§ **Page-level text extractions**

--

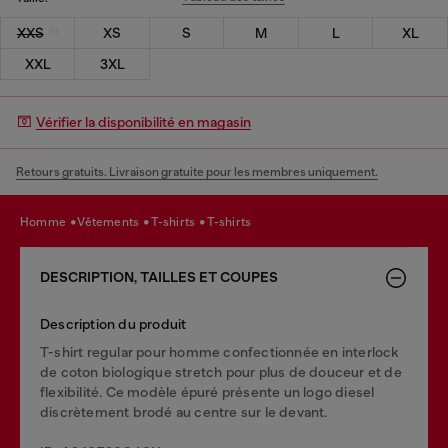
XXS
XS
S
M
L
XL
XXL
3XL
Vérifier la disponibilité en magasin
Retours gratuits. Livraison gratuite pour les membres uniquement.
homme
vêtements
t-shirts
t-shirts
DESCRIPTION, TAILLES ET COUPES
Description du produit
T-shirt regular pour homme confectionnée en interlock
de coton biologique stretch pour plus de douceur et de
flexibilité. Ce modèle épuré présente un logo diesel
discrètement brodé au centre sur le devant.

--

§ **Exercise instructions**
Every entry is to be transcribed exactly, but the pictures are to be left out.

§ **Answer to this task**
XXS
XS
S
M
L
XL
XXL
3XL
Vérifier la disponibilité en magasin
Retours gratuits. Livraison gratuite pour les membres uniquement.
homme
vêtements
t-shirts
t-shirts
DESCRIPTION, TAILLES ET COUPES
Description du produit
T-shirt regular pour homme confectionnée en interlock
de coton biologique stretch pour plus de douceur et de
flexibilité. Ce modèle épuré présente un logo diesel
discrètement brodé au centre sur le devant.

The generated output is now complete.